Apart from rota planning and invoicing most other organizational functions in the care sector are literally run on paper. Most newcomers in this industry are surprised to see tons and tons of paper lying everywhere. Buried in the paper are staff timesheets, care records, staff reviews, complains, audit reports etc. Paper not only adds a massive overhead, it also reduces organisation’s capability to react to the changes in the market environment. It takes heroic micromanagement to ensure these records are kept up to date, processes are being followed and all stakeholders engaged. However, leaders in most care organisations will accept that their service records are woefully inadequate; often risking the lives of individuals being looked after. Centralised, accessible and analysable service information is absolutely essential to start modernising this sector and it also is the key to unlocking the new opportunities that will emerge in near future.

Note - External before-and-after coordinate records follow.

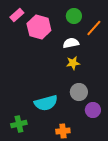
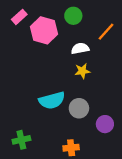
green circle: (74, 16) -> (73, 16), moved
gray circle: (79, 92) -> (79, 108), moved
cyan semicircle: (46, 103) -> (52, 100), moved

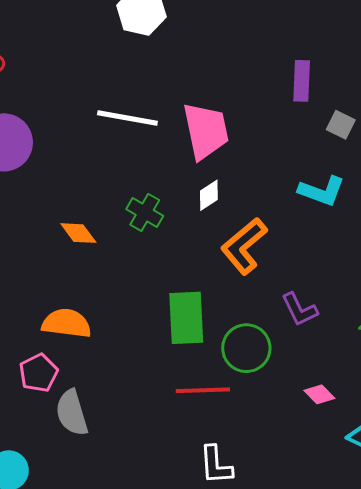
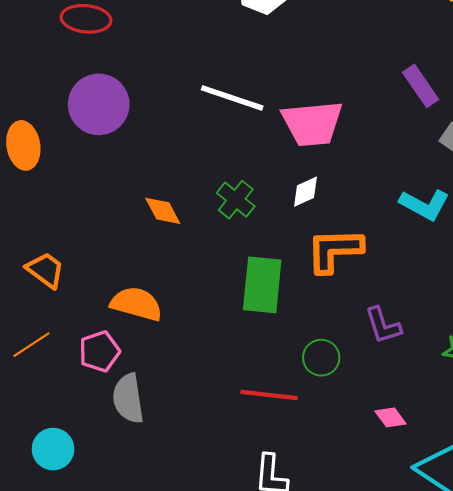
purple rectangle: (302, 81) -> (421, 86), turned -45
pink trapezoid: (206, 131) -> (312, 124), turned 88
orange L-shape: (244, 246) -> (334, 250), turned 30
green rectangle: (186, 318) -> (262, 285), moved
green circle: (246, 348) -> (321, 358), size x0.7

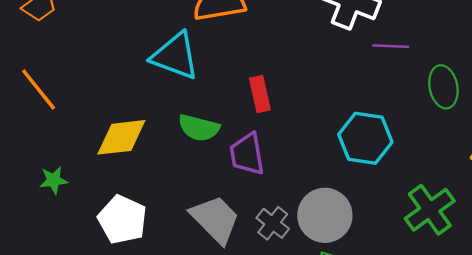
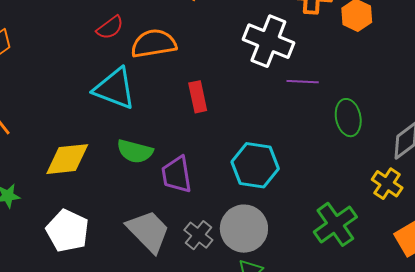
red rectangle: (260, 94) -> (198, 97), moved
cyan hexagon: (365, 138) -> (255, 165), moved

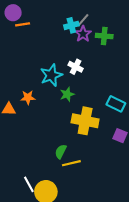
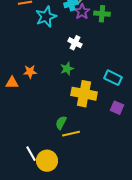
cyan star: (51, 75) -> (46, 17), moved

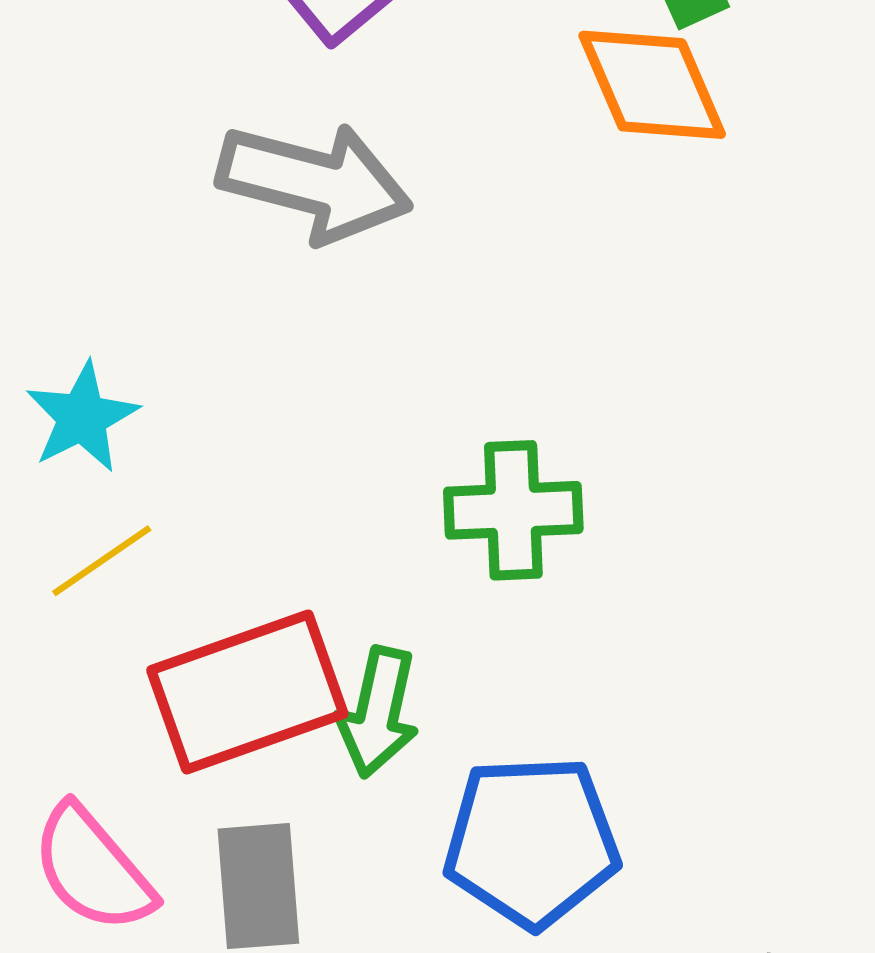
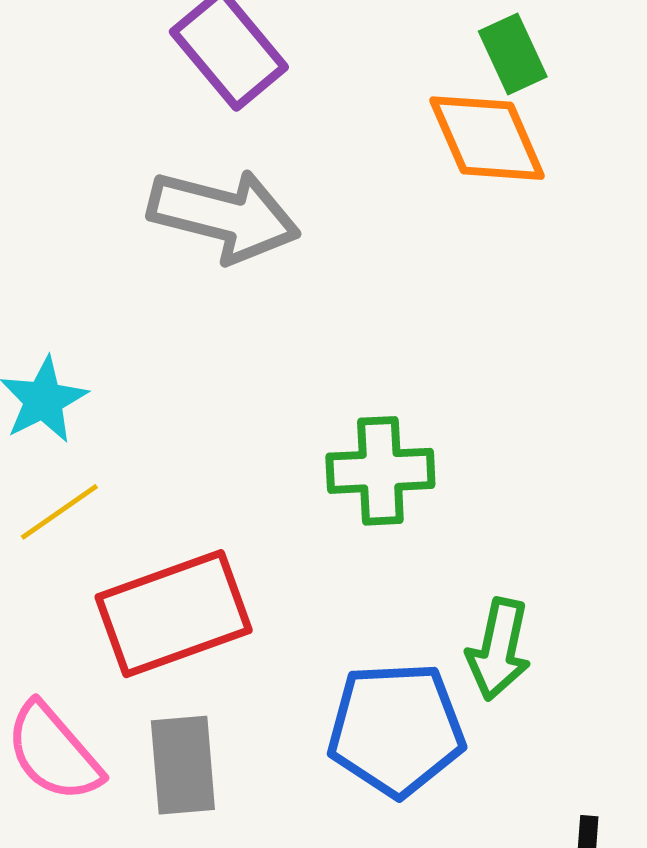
green arrow: (378, 712) -> (499, 649), moved

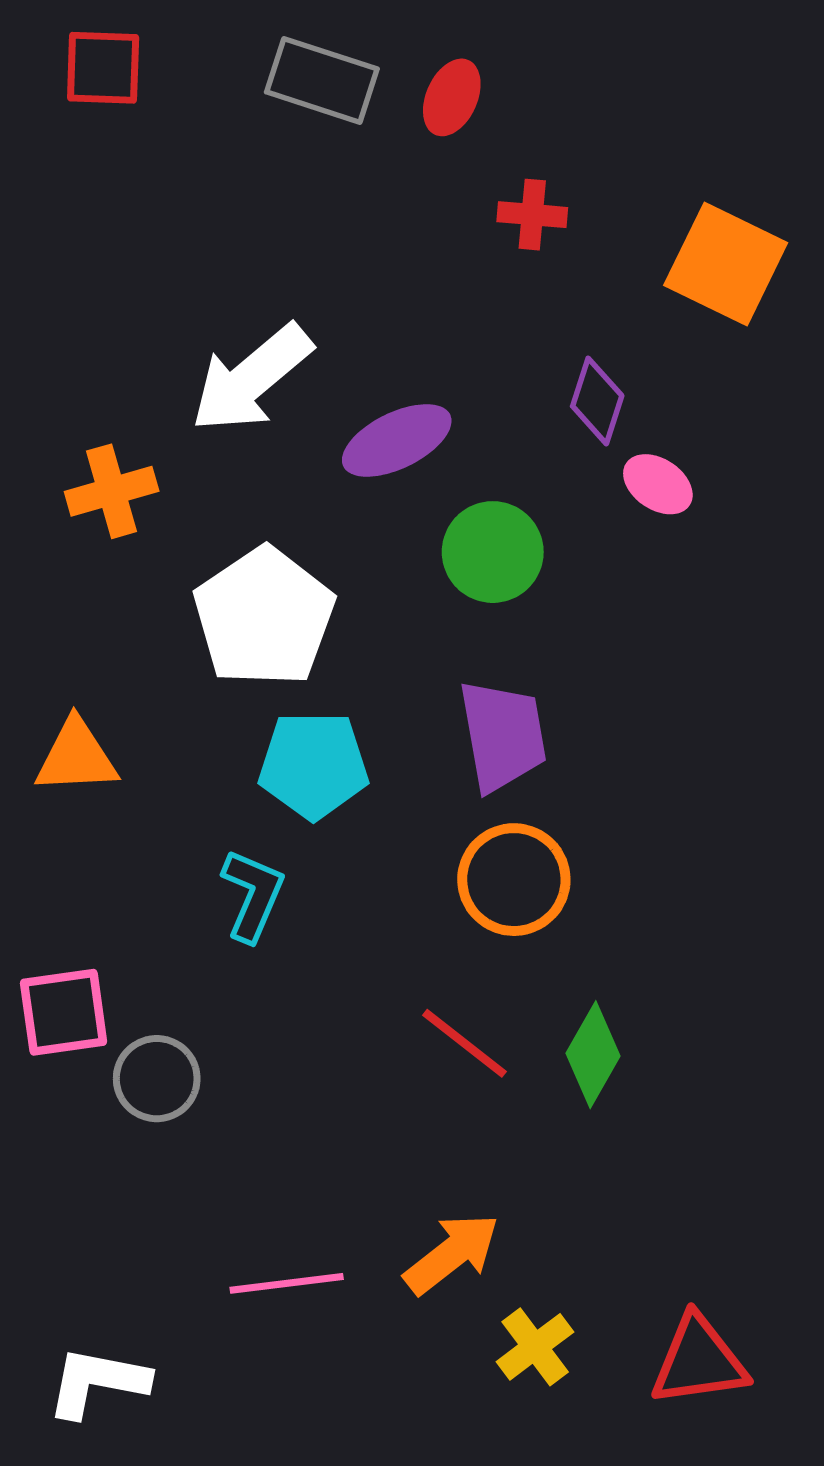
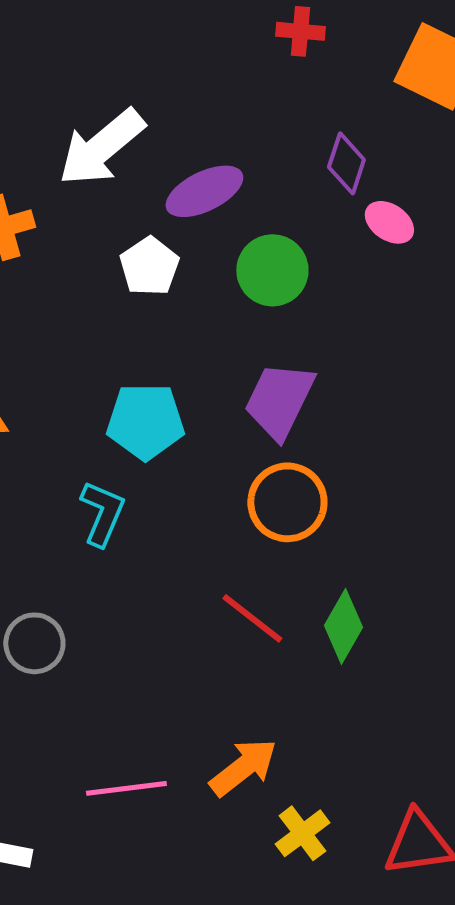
white pentagon: (264, 617) -> (149, 266), moved, size x0.6
purple trapezoid: (503, 736) -> (279, 400), turned -144

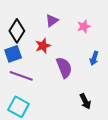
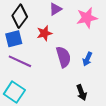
pink star: (84, 26) -> (87, 18), size x1.5
blue arrow: (94, 58) -> (87, 59), moved

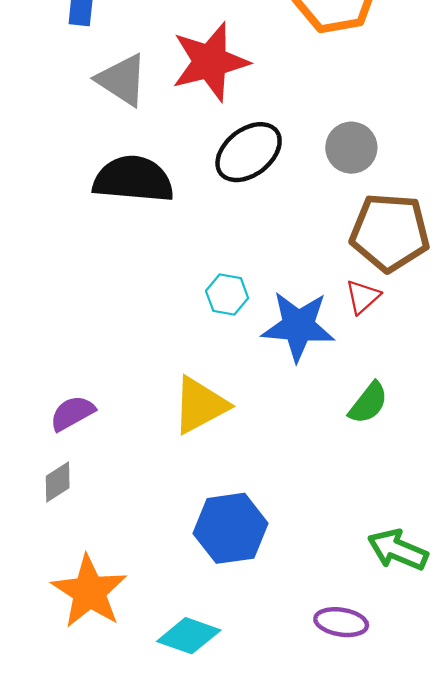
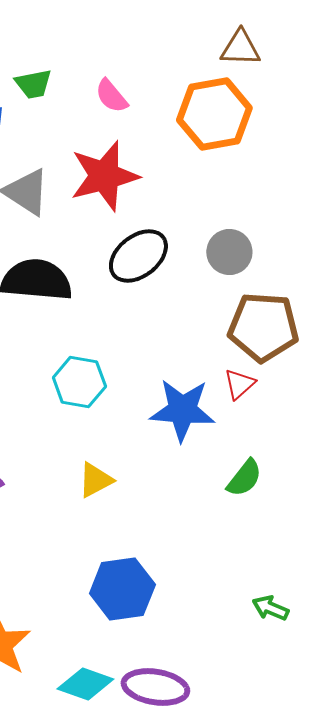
cyan hexagon: (227, 294) -> (79, 382), moved, size x1.4
yellow triangle: (200, 405) -> (95, 480), size x0.7
green arrow: (398, 550) -> (270, 608), size x0.7
purple ellipse: (341, 622) -> (155, 687), moved, size x1.4

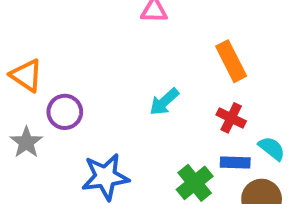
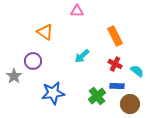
orange triangle: (26, 75) -> (45, 32), moved
cyan semicircle: (272, 148) -> (137, 71), moved

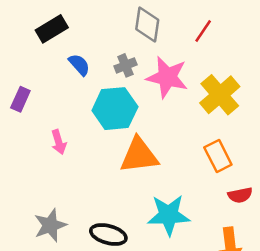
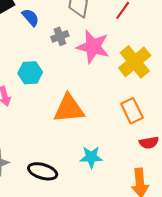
blue semicircle: (79, 65) -> (31, 17), moved
cyan hexagon: (115, 109) -> (30, 73), moved, size x0.7
cyan star: (169, 215) -> (91, 157), size x0.7

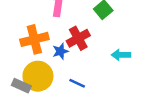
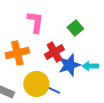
blue star: (60, 51) -> (69, 65), moved, size x1.6
yellow circle: (38, 76) -> (36, 84), moved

New world – new opportunities:

No one can predict the future. However here are some fundamental trends that are shaping the care market. Providers serious about their future should take note.

Privately funded care:
As local authorities raise the bar for social care funding, more and more individuals will be funding their care themselves. To be successful in the private pay market care organisations have to become more ‘consumer’ centric. Next of kin are as much customers here as the service user. Apart from delivering great service, keeping customers engaged – sending notifications and updates after every visit – is going to be very important. Organisations looking to grow their private pay business need to think hard about the investments in systems and processes needed to deliver high quality services without significantly increasing their cost overheads.

Complex care
While the overall number of individuals receiving social care is decreasing, more money is being spent on the most vulnerable. The economics of keeping people of out of hospitals or discharging them earlier is well known. This is an opportunity especially for organisations willing to ‘upgrade’ from low value social care to higher value health care services.

Looking after individuals with complex needs brings its own set of challenges. There is a much greater level of scrutiny and care records tend to be exhaustive and critical to the service. It is also important to keep all stakeholders completely connected with real-time access of ‘what is going on’ with a package. A complex care environment needs organizational flexibility to adapt to the needs of the service. Information systems need to be flexible and should be able to handle the forms, business rules and role based access required to deliver a tailored service which is at the heart of complex care.

Low touch care
As people live longer, a number of them will be healthy enough to look after themselves with some reactive care when needed. This can be in the form of a phone or video link to provide companionship combined with the option to get in personal care whenever requested (within agreed parameters). This type of service can also be enhanced by installing a bunch of assistive devices spread all over the service user’s home. These devices would constantly collect data about the health and wellbeing of the individual without being intrusive. Information captured will be relayed back to a “hub” where the staff will be alerted if something is not right. This is a dramatic shift from the current model and if deployed correctly has the potential to unlock significant value by channeling resources towards the once with greatest need.

This is by no means an exhaustive list of future opportunities. However, no matter what new opportunities emerge one thing is clear – care providers have to become a lot more lean and efficient, create real-time connections with service in the community and evidence the outcomes and quality of services to the payers. They have to start looking beyond sending the right person at the right place and capturing time, to actually knowing what happened during service time. Organisations who can capture, share and market the latter will be the once well places to ride the massive wave coming their way!